The company said in a statement: “Demand remains strong despite geopolitical and inflation concerns. The supply situation is gradually improving, while commodity inflation is likely to remain high. We expect performance to improve over the year as China’s COVID-19 eases -19 and semiconductor inventories are improving and aiming for a strong improvement in EBIT (earnings before interest and tax) and free cash flows in FY 23 to be nearly net auto debt free in FY 2024.”
Jaguar Land Rover (JLR) sales were £4.8bn in the fourth quarter, down 27 percent from last year due to the retirement of the previous-generation Range Rover.
Tata Motors: What Should Investors Do?
“We maintain our positive stance on Tata Motors as the PV segment is likely to gain further market share, led by a renewed portfolio, customer preference for SUVs and increasing EV penetration. resurgence in JLR and a strong order book to take advantage and boost the FCF generation,” said broker Prabhudas Lilladher.
It has maintained its ‘Buy’ rating on Tata Motors stock with a revised SOTP-based FY24 target of Rs 600. The brokerage expects 1QFY23 to come under pressure, but over FY23, new products, the momentum of the demand and price pass-throughs improve profitability, in his view.
Jaguar Land Rover (JLR) sales were £4.8bn in the fourth quarter, down 27 percent from last year due to the retirement of the previous-generation Range Rover.

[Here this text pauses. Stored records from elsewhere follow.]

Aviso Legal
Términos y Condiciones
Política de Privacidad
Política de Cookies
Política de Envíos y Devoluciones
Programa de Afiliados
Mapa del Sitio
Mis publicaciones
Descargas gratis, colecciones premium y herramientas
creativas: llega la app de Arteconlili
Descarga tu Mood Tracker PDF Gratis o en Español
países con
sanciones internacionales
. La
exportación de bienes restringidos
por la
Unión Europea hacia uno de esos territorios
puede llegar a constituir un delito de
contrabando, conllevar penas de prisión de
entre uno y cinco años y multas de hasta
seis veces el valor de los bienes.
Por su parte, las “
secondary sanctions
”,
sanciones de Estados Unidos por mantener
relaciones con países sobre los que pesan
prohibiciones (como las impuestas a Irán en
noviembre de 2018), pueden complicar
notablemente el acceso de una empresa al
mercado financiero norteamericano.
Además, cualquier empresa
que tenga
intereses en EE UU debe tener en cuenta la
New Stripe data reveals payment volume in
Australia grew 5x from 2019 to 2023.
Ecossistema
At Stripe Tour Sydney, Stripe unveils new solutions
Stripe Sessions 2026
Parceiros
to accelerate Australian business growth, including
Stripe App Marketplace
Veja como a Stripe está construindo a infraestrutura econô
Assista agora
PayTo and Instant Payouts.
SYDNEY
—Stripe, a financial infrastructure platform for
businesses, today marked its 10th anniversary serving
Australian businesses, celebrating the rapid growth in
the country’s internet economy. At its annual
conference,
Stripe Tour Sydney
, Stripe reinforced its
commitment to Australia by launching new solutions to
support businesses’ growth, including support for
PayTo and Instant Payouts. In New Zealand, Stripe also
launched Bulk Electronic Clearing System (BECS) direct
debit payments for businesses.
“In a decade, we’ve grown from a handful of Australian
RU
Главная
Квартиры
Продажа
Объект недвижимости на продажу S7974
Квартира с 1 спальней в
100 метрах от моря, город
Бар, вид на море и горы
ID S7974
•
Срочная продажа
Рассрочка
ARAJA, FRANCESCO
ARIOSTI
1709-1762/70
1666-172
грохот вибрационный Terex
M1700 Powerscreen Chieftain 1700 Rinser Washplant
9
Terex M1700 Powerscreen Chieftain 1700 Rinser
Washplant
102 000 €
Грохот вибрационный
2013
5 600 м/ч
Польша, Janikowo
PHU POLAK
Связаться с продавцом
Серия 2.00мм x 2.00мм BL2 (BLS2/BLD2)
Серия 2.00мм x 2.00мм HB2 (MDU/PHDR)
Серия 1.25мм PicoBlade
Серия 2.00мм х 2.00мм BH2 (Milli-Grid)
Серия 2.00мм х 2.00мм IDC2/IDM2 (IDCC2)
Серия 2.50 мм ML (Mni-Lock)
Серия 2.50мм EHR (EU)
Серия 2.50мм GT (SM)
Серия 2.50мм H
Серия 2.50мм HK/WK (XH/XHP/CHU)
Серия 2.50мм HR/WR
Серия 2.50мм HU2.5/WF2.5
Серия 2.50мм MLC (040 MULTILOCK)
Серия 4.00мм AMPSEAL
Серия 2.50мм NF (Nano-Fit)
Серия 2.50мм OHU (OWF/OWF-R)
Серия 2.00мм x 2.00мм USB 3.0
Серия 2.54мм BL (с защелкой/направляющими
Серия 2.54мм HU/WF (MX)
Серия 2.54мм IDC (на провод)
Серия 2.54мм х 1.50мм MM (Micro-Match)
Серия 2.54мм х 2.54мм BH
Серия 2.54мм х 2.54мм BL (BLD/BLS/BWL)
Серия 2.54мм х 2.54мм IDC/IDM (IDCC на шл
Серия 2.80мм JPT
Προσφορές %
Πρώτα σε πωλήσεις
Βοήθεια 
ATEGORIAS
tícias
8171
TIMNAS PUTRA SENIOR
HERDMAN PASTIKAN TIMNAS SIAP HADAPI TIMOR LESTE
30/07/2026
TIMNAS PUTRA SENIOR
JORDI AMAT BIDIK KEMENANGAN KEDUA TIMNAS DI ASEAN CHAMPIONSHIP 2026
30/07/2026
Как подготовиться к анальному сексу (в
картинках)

“JLR’s order book is strong at 168,000 units, while dealer inventories are low. New generation products such as RR/RR Sport are expected to support future order bookings. Chip supply should improve in the future, but in a staggered way. We expect a strong CAGR of 20 percent from FY22-24E. Reconfirm Buy with a revised SOTP-based target price of Rs 535 (Rs 530 earlier), based on June 2024E (March 2024E earlier) estimates,” Emkay said.
Brokerage house CLSA has upgraded Tata Motors’ rating to underperform sales and has also raised its target price from Rs 392 per share to Rs 411. Domestic operations have been strong while JLR struggles to continue and disappoints due to a negative surprise on ASP. The volumes, mix and higher realization led to margin recovery in CV and PV, while strong demand should lead to volume growth.
Disclaimer:Disclaimer: The expert opinions and investment tips contained in this News18.com report are their own and not those of the website or its management. Users are advised to contact certified experts before making any investment decisions.
Read all the latest news, breaking news and IPL 2022 Live Updates here.